Fixing observability across async events (like queues)

#webdev #architecture #startup #productivity

Last week we had a deploy on Suga that was taking longer than usual. It was hard to reproduce, so the only obvious thing to do was try and trace it end to end. We immediately ran into roadblocks because the trace only covered the first 140 milliseconds.

For context: the bulk of our deployment code runs in a background worker and is triggered via a queue, and the worker's trace had no connection back to the request that kicked it off.

Without a complete trace, we were forced to look at everything related to our deployments and burnt time combing through the worker looking for oddities. At this point we were stuck trying to build a trace manually by correlating by timestamps in logs - not a lot of fun.

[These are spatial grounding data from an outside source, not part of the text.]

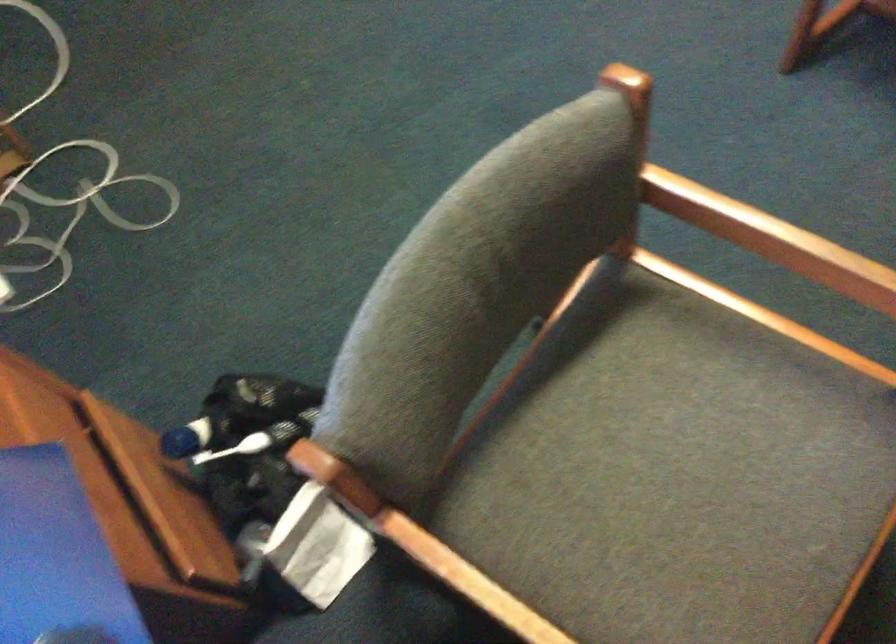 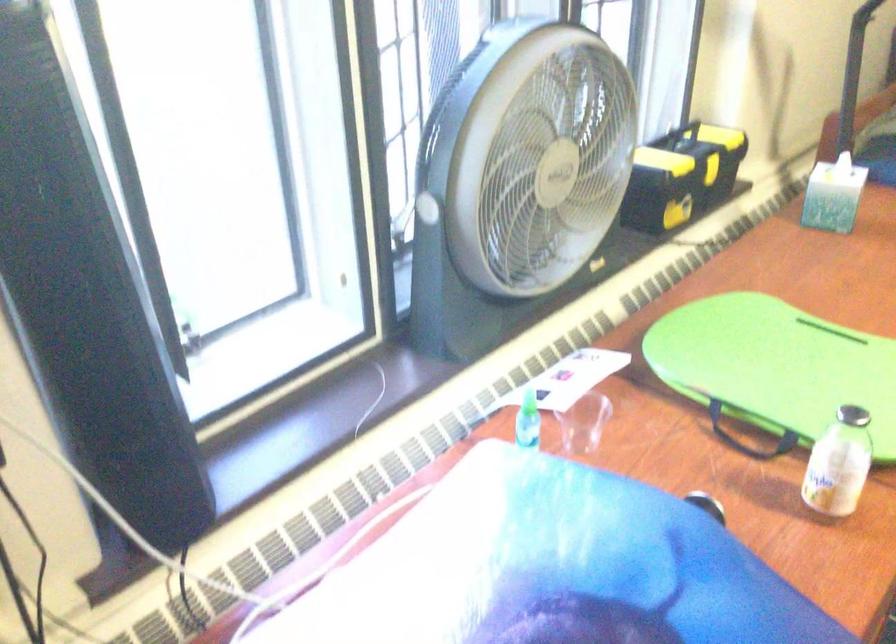 Question: The images are taken continuously from a first-person perspective. In which direction is your viewpoint rotating?

Choices:
 (A) Left
 (B) Right
 (C) Up
 (D) Down

Answer: (A) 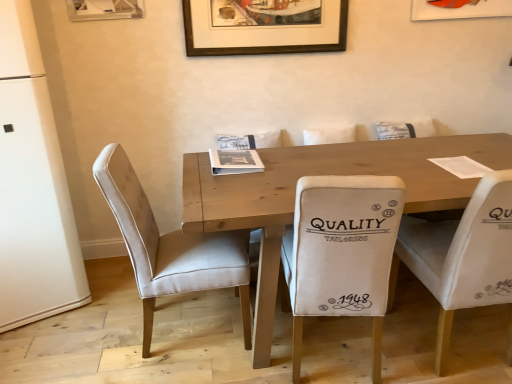 Question: Does point (376, 140) appear closer or farther from the camera than point (15, 317)?

Choices:
 (A) closer
 (B) farther

Answer: (B)

Question: Do you think wooden table at center is within white matte refrigerator at left, or outside of it?

Choices:
 (A) outside
 (B) inside

Answer: (A)

Question: Which is farther from the white fabric chair at right, arranged as the 3th chair when viewed from the left?

Choices:
 (A) wooden table at center
 (B) white matte refrigerator at left
 (C) beige velvet chair at left, which is the first chair from left to right
 (D) brown wooden picture frame at upper center
 (E) beige fabric chair at center, positioned as the second chair in left-to-right order

Answer: (B)

Question: Which is farther from the beige fabric chair at center, positioned as the second chair in left-to-right order?

Choices:
 (A) wooden table at center
 (B) white matte refrigerator at left
 (C) beige velvet chair at left, positioned as the 3th chair in right-to-left order
 (D) white fabric chair at right, arranged as the 3th chair when viewed from the left
 (E) brown wooden picture frame at upper center

Answer: (E) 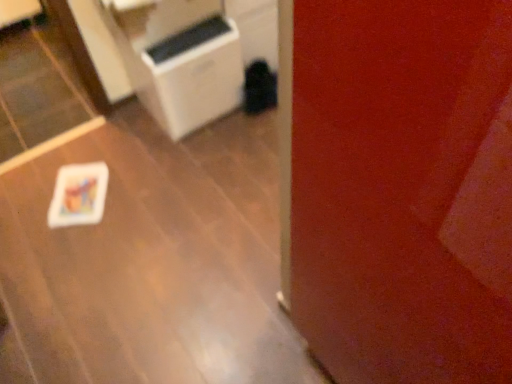 Question: Is white plastic air purifier at center facing away from white glossy table at lower left?

Choices:
 (A) yes
 (B) no

Answer: (B)

Question: Is white plastic air purifier at center behind white glossy table at lower left?

Choices:
 (A) no
 (B) yes

Answer: (B)

Question: Is white plastic air purifier at center aimed at white glossy table at lower left?

Choices:
 (A) yes
 (B) no

Answer: (B)

Question: Is white plastic air purifier at center at the left side of white glossy table at lower left?

Choices:
 (A) yes
 (B) no

Answer: (B)

Question: From the image's perspective, is white plastic air purifier at center under white glossy table at lower left?

Choices:
 (A) yes
 (B) no

Answer: (B)

Question: Is white glossy table at lower left located within white plastic air purifier at center?

Choices:
 (A) no
 (B) yes

Answer: (A)

Question: Considering the relative positions of white glossy table at lower left and white plastic air purifier at center in the image provided, is white glossy table at lower left behind white plastic air purifier at center?

Choices:
 (A) no
 (B) yes

Answer: (A)

Question: Considering the relative sizes of white glossy table at lower left and white plastic air purifier at center in the image provided, is white glossy table at lower left smaller than white plastic air purifier at center?

Choices:
 (A) no
 (B) yes

Answer: (B)

Question: Considering the relative sizes of white glossy table at lower left and white plastic air purifier at center in the image provided, is white glossy table at lower left shorter than white plastic air purifier at center?

Choices:
 (A) yes
 (B) no

Answer: (A)

Question: Is white glossy table at lower left in front of white plastic air purifier at center?

Choices:
 (A) yes
 (B) no

Answer: (A)

Question: Considering the relative positions of white glossy table at lower left and white plastic air purifier at center in the image provided, is white glossy table at lower left to the left of white plastic air purifier at center from the viewer's perspective?

Choices:
 (A) no
 (B) yes

Answer: (B)

Question: Can you confirm if white glossy table at lower left is thinner than white plastic air purifier at center?

Choices:
 (A) yes
 (B) no

Answer: (B)

Question: Considering the positions of white plastic air purifier at center and white glossy table at lower left in the image, is white plastic air purifier at center bigger or smaller than white glossy table at lower left?

Choices:
 (A) big
 (B) small

Answer: (A) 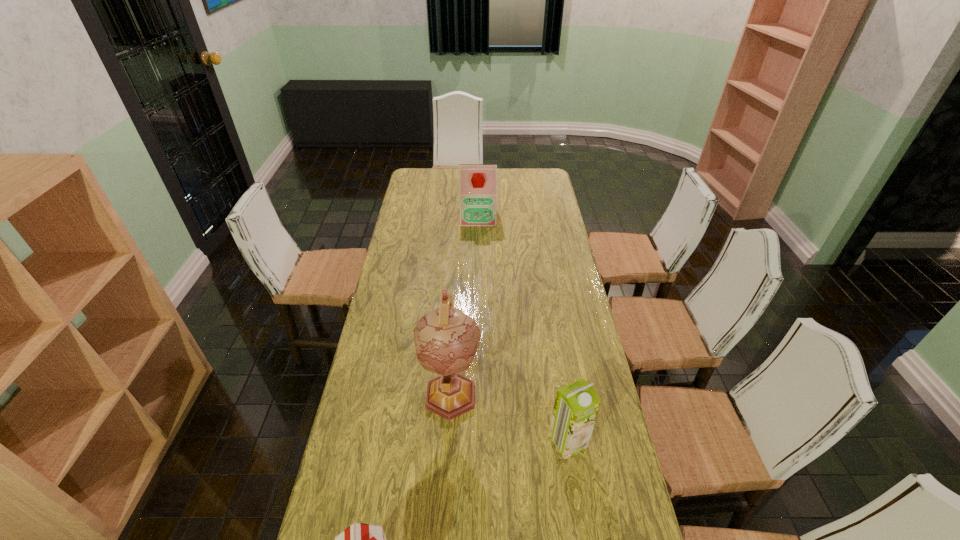 Locate an element on the screen. Image resolution: width=960 pixels, height=540 pixels. globe is located at coordinates (446, 339).

You are a GUI agent. You are given a task and a screenshot of the screen. Output one action in this format:
    pyautogui.click(x=<x>, y=<y>)
    Task: Click on the farthest soya milk
    The width and height of the screenshot is (960, 540).
    Given the screenshot: What is the action you would take?
    pyautogui.click(x=477, y=182)

The height and width of the screenshot is (540, 960). I want to click on the farthest object, so pos(477,182).

The height and width of the screenshot is (540, 960). Identify the location of the rightmost object. (x=576, y=406).

In order to click on the second nearest soya milk in this screenshot , I will do `click(576, 406)`.

What are the coordinates of `free spot located 0.290m on the front-facing side of the tallest object` in the screenshot? It's located at [443, 539].

Identify the location of free spot located 0.150m with the cap open on the farthest soya milk. (478, 246).

The image size is (960, 540). I want to click on vacant region located 0.390m on the left of the rightmost soya milk, so click(411, 441).

Find the location of a particular element. The image size is (960, 540). object that is at the right edge is located at coordinates (576, 406).

Locate an element on the screen. The image size is (960, 540). blank space at the far edge of the desktop is located at coordinates (452, 185).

It turns out, a lot of tracing docs spend very little time on the edge cases like handling asynchronous workloads. Instead, they're more foundational, with a focus on synchronous HTTP requests between services which are a little more straight forward.

When one service calls another the headers carry the trace, and you get a trace log that flows like a waterfall which is the exact behavior we wanted for queued workloads.

Queues don't have headers

HTTP tracing works because requests have headers, a sanctioned place to attach arbitrary metadata that both sides know how to read. Queues generally don't, or at least not in the same obvious way.

They do have payloads, which is the data the job works and the first instinct when you hit this problem might be to cram trace context in there. This might work briefly, but its not a good solution because mixing makes it hard to debug and maintain in the future.

The trick is to find whatever metadata channel the queue already gives you and use that and thankfully, almost every mature queue has one (probably because of this scenario). SQS has message attributes, Temporal has context propagators built into the SDK, and Hatchet (which we use to run our workflows) has a metadata field called additionalMetadata.

What Hatchet gave us

additionalMetadata is a Record<string, string>, which turns out to be exactly the right shape for our trace data. It is structured enough to be useful and unstructured enough to carry whatever you want without Hatchet needing to understand it, but more importantly - no database or schema changes.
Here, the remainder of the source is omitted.